После разговора с соседом Редькиным Иван Афанасьевич Шубной не мог заснуть всю ночь. В просторной избе царила непроницаемая темь. В деревянном дымоходе тихо выл ветер, да изредка было слышна как в малый колокол на церкви Димитрия Солунского отбивал часы приходский звонарь. Широкие сосновые полатницы неугомонно скрипели под Иваном Афанасьевичем. Ворочаясь с боку на бок, он думал о своих житейских делах. И было о чем подумать. Он — старик в силах; два сына при нем женатые; третий, Федот, тоже накануне женитьбы. Где тут всем под одной крышей ужиться. «Ну, ладно, я двух веков не проживу, — думал Шубной, — умру, в избе немного просторнее будет. Яшка и Кузька — семейные, пусть перегородку ставят, а меньшого, пока не вздумал жениться, надобно подальше от дому спровадить. Эх, кабы в Питер его! Земляк-то авось добром меня вспомнит и, кто знает, может, к делу пристроит Федота. У парня-то золотые руки…»
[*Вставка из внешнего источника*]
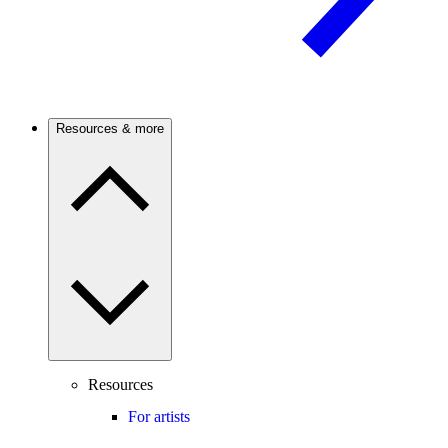
Resources & more
Resources
For artists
Многое в ту ночь передумал Иван Шубной. То он представлял земляка Михаилу Васильевича в далеком Петербурге, в роскошных золоченых палатах, рослого, дородного, с гладко бритым лицом, каким его обрисовал только что вернувшийся из Питера сосед Васюк Редькин. То ему мерещился другой сосед — черносошный тягловый пахарь Налимов Асаф, который с неделю тому назад в холодном гуменнике повесился на вожжах.

Нечем было Асафу подати платить в государеву казну, жалко было сдавать на всю жизнь в солдаты любимого сына-кормильца, и решил он повеситься, чтоб его от службы через это избавить…

Долго размышлял Иван Афанасьевич и надумал поступить с меньшим сыном так: пусть лето поработает в хозяйстве, осень на рыбной ловле, а зимой, по первопутку, можно его и в Питер снарядить…

На страстной неделе в субботу, поздно вечером, Федот усталый приплелся домой. Пасха в этот год была ранняя. Только-только начинал таять снег. На Двине и притоках стали появляться продухи.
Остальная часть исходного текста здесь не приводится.